My application serves a large number of domains. Some domains have unexpectedly high traffic sometimes. To handle their traffic on Backend (microservices architecture built in Golang), I setup Redis Rate Limiter along with the cache in the gateway layer for the API (using the go-redis library), which serves the content of home page for those domains. The logic for the Redis Rate limiter is that whenever any request for the domain arrives:
- I call a GET KEY request on redis to get the current value of counter
- If that key doesn't exist in redis or the counter value is less than 500, then I call SET redis command in go thread with counter incremented by one and expiry set to 15 minutes.
- After that, I return the result from internal APIs of multiple microservices called from that gateway layer API. Now, in case the counter value is greater than or equal to 500, then I simple serves the content from redis cache. In my redis rate limiter, I have created a separate key for each domain in the format "DOMAIN:COUNTER".
Now, I encountered a problem where my gateway layer API got simultaneous requests from a large number of domains at the same time, but none of the requests counter for individual domains crossed 500 and cumulative requests were increased way too much.
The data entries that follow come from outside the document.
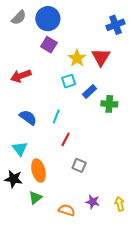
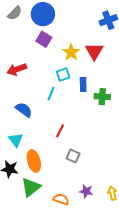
blue rectangle: (89, 91) -> (83, 85), turned -48
cyan line: (56, 116) -> (51, 94), moved
green triangle: (35, 198) -> (31, 187), size x1.5

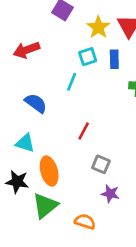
blue rectangle: (83, 85) -> (114, 59), moved
cyan triangle: (16, 140) -> (25, 143), turned -35
purple star: (86, 191) -> (110, 194), moved

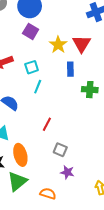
cyan square: (88, 57) -> (32, 67), moved

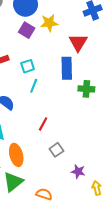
yellow star: (58, 45) -> (49, 23), moved, turned 30
blue rectangle: (70, 69) -> (67, 68), size x1.5
gray square: (60, 150) -> (56, 150), turned 32
purple star: (67, 172) -> (78, 171), moved

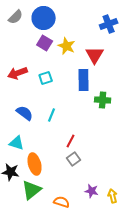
yellow star: (49, 23) -> (67, 46), moved, turned 30
cyan line: (34, 86) -> (52, 115), moved
red line: (43, 124) -> (71, 141), moved
purple star: (78, 171) -> (92, 191), moved

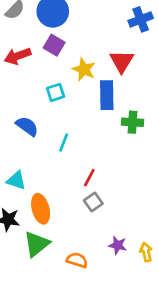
yellow star: (67, 46) -> (84, 69), moved
red arrow: (18, 73) -> (18, 56), moved
blue semicircle: (25, 113) -> (27, 126), moved

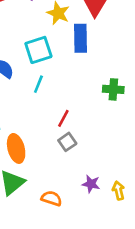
cyan square: (55, 92) -> (38, 50), moved, size x1.5
green cross: (133, 122) -> (113, 89), moved

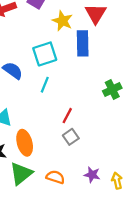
green cross: (113, 89) -> (112, 89), turned -30
orange semicircle: (52, 198) -> (55, 177), moved

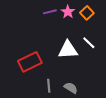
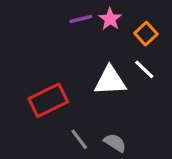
orange square: (87, 13) -> (146, 34), moved
gray line: (49, 86) -> (79, 139), turned -32

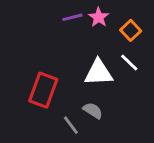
red rectangle: (48, 100) -> (43, 90), turned -44
gray semicircle: (115, 143) -> (93, 111), moved

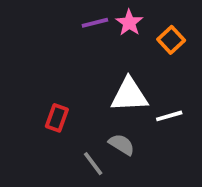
white line: (129, 62) -> (169, 116), moved, turned -60
red rectangle: (43, 90) -> (57, 118), size x0.6

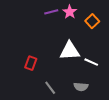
white line: (169, 116) -> (91, 62), turned 40
gray semicircle: (122, 145) -> (81, 87), moved, turned 152

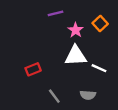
pink star: (70, 12) -> (76, 30), moved
red rectangle: (31, 63) -> (33, 69), turned 48

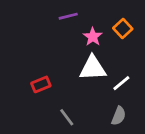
white line: (99, 68) -> (121, 83), turned -64
gray semicircle: (88, 95) -> (119, 116), moved, turned -72

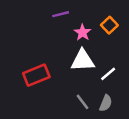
red rectangle: (41, 84) -> (36, 75), size x1.5
gray line: (67, 117) -> (83, 102), moved

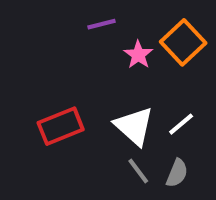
orange square: (109, 25) -> (183, 42), size x1.5
white triangle: (83, 60) -> (134, 126), moved, turned 45

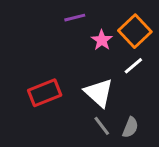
white line: (181, 124) -> (133, 66), moved

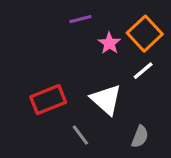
gray line: (102, 126) -> (80, 135), moved

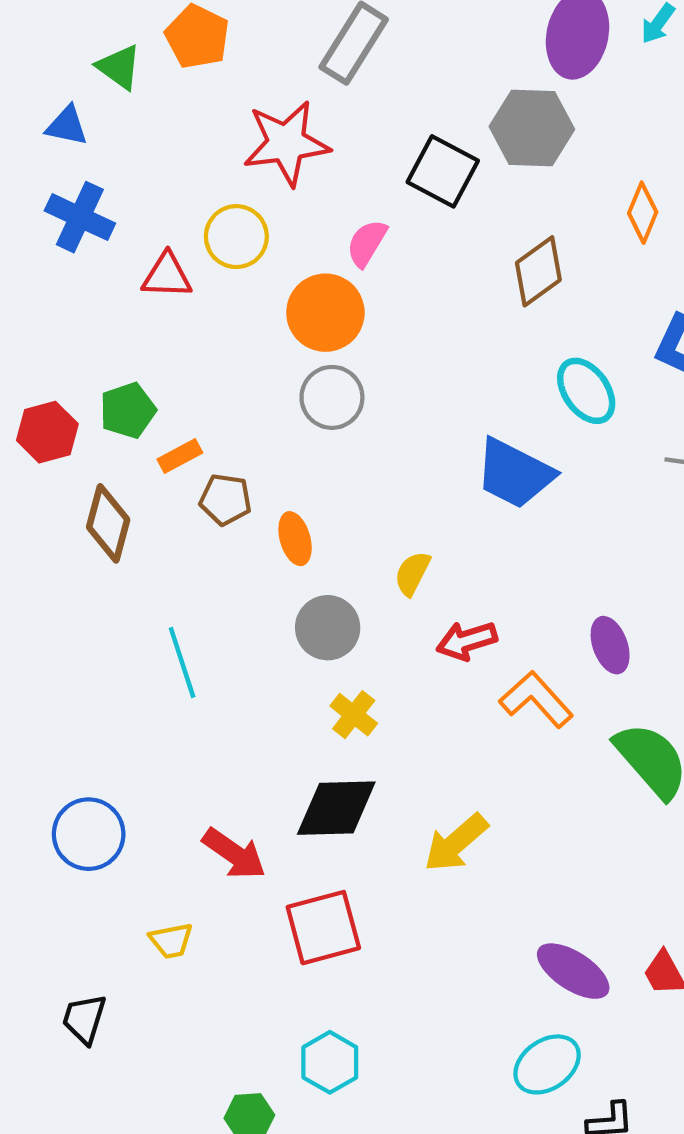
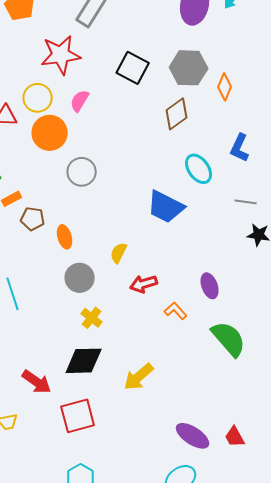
gray hexagon: (532, 128) -> (189, 68), moved
pink semicircle: (367, 243) -> (80, 101), moved
orange circle: (325, 313) -> (50, 133), moved
orange L-shape: (536, 699) -> (176, 311), size x0.7

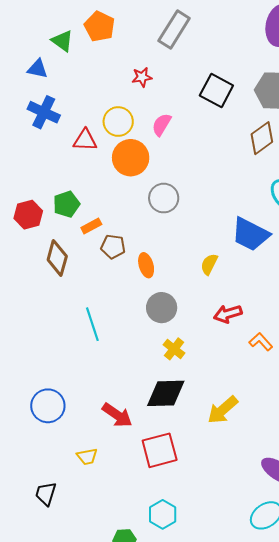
red star: (61, 55) -> (142, 77), size x0.5
yellow semicircle: (119, 253) -> (209, 264), moved

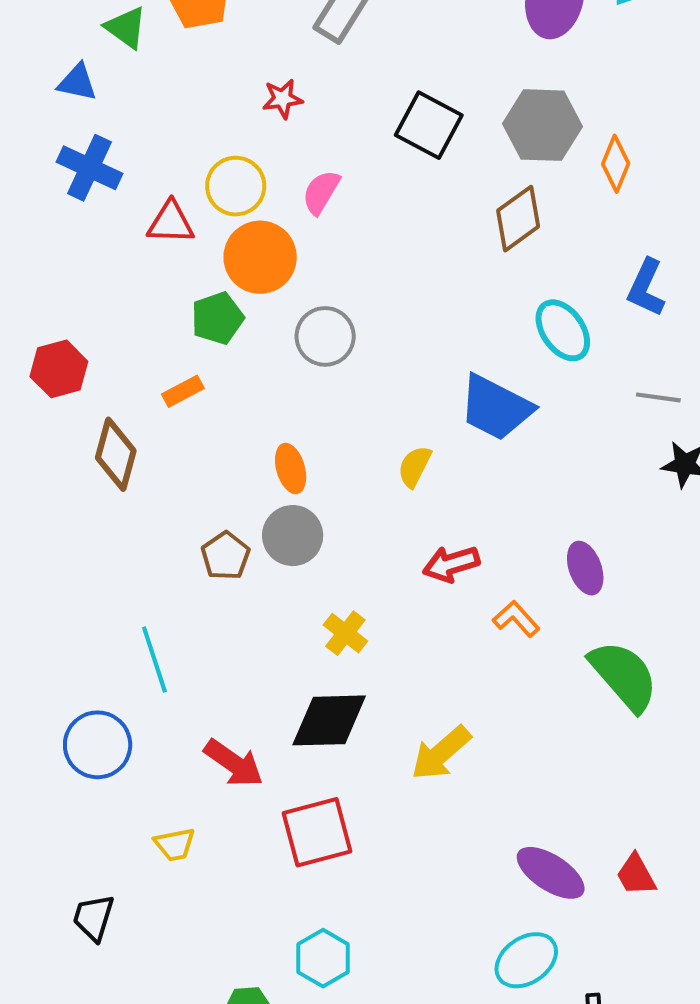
green pentagon: (66, 204) -> (217, 318), moved
brown pentagon: (113, 247) -> (226, 556), moved, turned 30
gray circle: (162, 308) -> (293, 536), moved
cyan line: (92, 324) -> (154, 659), moved

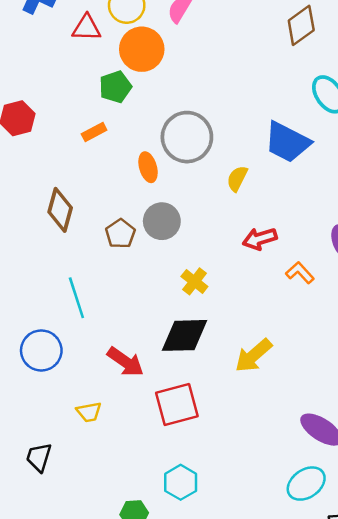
gray circle: (325, 336) -> (187, 137), moved, size x1.4
brown diamond: (116, 454) -> (60, 210), moved
orange ellipse: (291, 468) -> (148, 167), moved

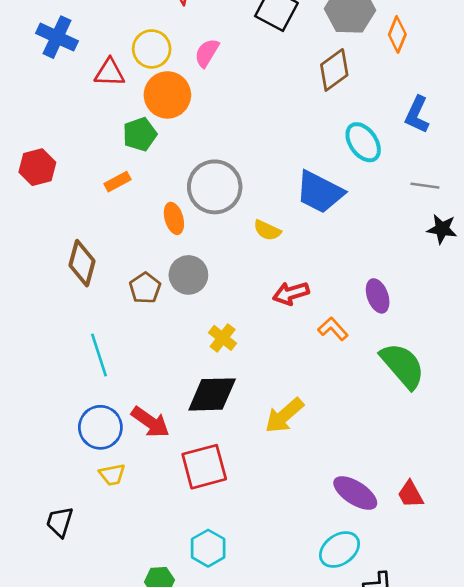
yellow semicircle: (237, 178) -> (267, 230), turned -92
blue circle: (41, 350) -> (100, 427), moved

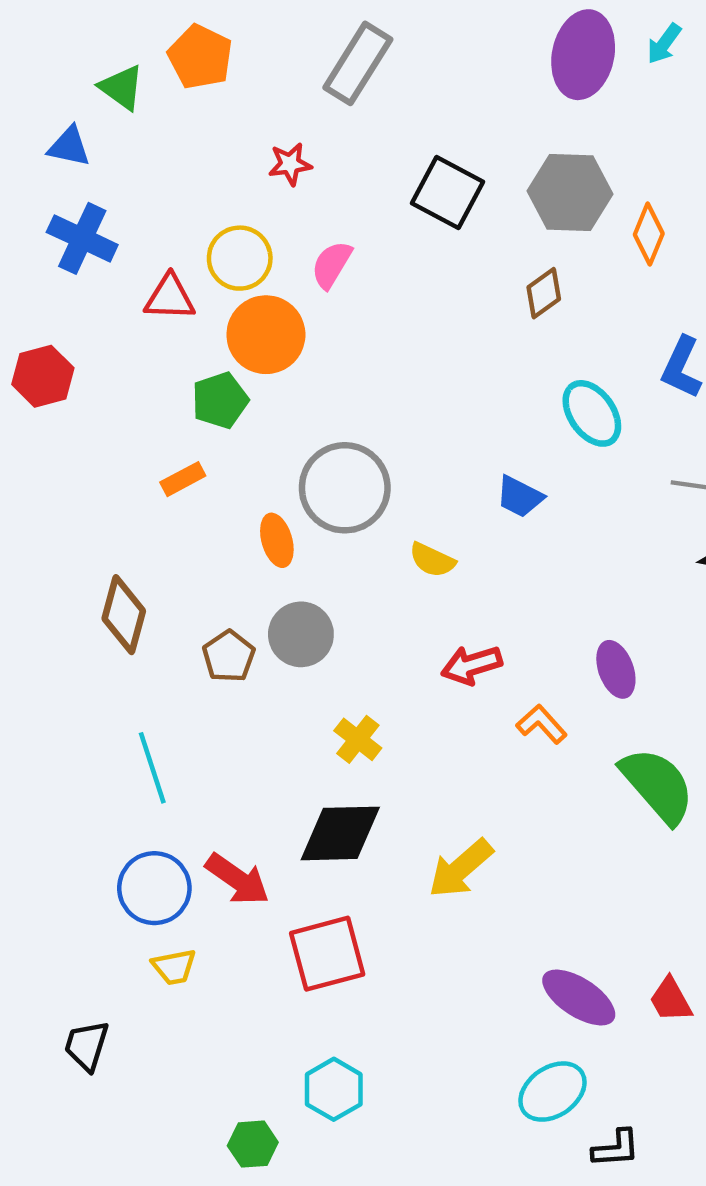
brown diamond: (334, 70) -> (544, 293), size x0.7
red hexagon: (37, 167) -> (43, 376), moved
blue trapezoid: (320, 192) -> (520, 497), size x0.6

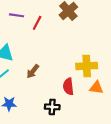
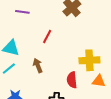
red line: (37, 23) -> (47, 37), moved
brown arrow: (33, 71) -> (38, 65), turned 120

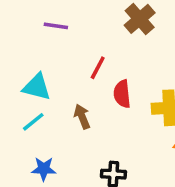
red semicircle: (72, 80) -> (122, 94), moved

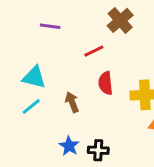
red line: (98, 68) -> (94, 51), moved, turned 36
blue star: (44, 169) -> (69, 146), moved, turned 30

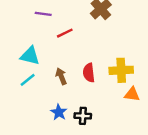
red line: (94, 51) -> (65, 33), moved
red semicircle: (106, 83) -> (89, 73), moved

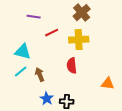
yellow cross: (121, 70) -> (79, 40), moved
brown arrow: (61, 76) -> (40, 75), moved

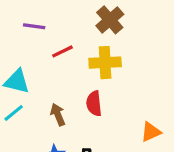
brown arrow: (40, 75) -> (58, 115), moved
orange triangle: (108, 84) -> (151, 132), turned -32

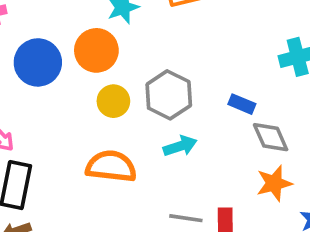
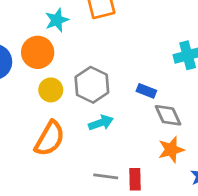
orange semicircle: (111, 166) -> (50, 139), turned 114

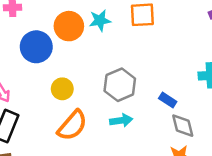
orange circle: (38, 52) -> (69, 26), moved
yellow circle: (51, 90) -> (62, 89), moved

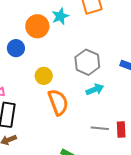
blue circle: (36, 47) -> (16, 48), size x0.7
orange semicircle: (72, 125) -> (58, 102), turned -48

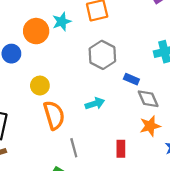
gray hexagon: (87, 62) -> (102, 55), moved
gray line: (100, 128) -> (74, 148), moved, turned 66

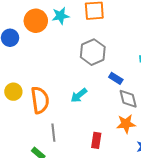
yellow circle: (40, 86) -> (13, 92), moved
cyan arrow: (95, 104) -> (79, 95), turned 150

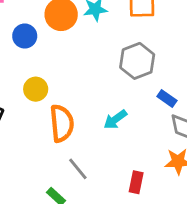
yellow circle: (13, 92) -> (36, 89), moved
gray line: (53, 133) -> (78, 169), turned -36

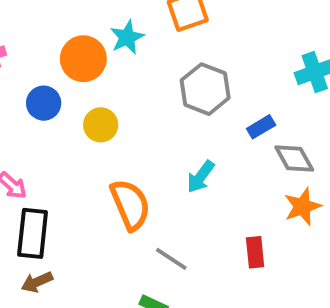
yellow circle: (36, 89) -> (101, 125), moved
blue rectangle: (167, 98) -> (261, 127), turned -48

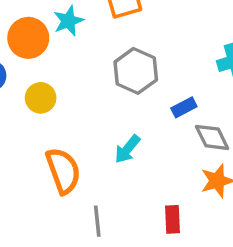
gray line: (171, 259) -> (97, 221), turned 48

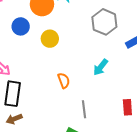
orange semicircle: (63, 171) -> (64, 80), size x0.6

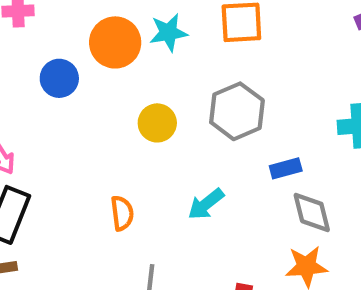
yellow circle: (50, 39) -> (157, 123), moved

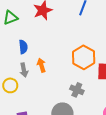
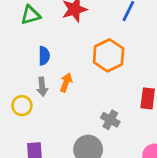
orange hexagon: (84, 57) -> (109, 55), moved
orange arrow: (41, 65) -> (66, 82), turned 32

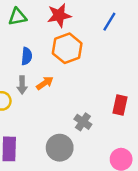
orange hexagon: (109, 55) -> (67, 48), moved
orange arrow: (66, 82) -> (45, 83), turned 30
However, since I was incrementing Redis counter in a go thread, so a large number of go threads were created in that specific period, which caused CPU spikes on that gateway layer server and also created a large number of Redis connections at the same time, because only SET redis Command was being called instead of GET KEY.
As of now, I replaced the SET command with INCR command in REDIS and new logic of redis rate limiter is:
- I call a GET KEY request on redis to get the current value of counter.
- If that key doesn't exist in redis or the counter value is less than 500, then I call SET redis command in go thread with counter incremented by one and expiry set to 15 minutes.
- After that, I return the result from internal APIs of multiple microservices called from that gateway layer API.
How do I fix this issue ?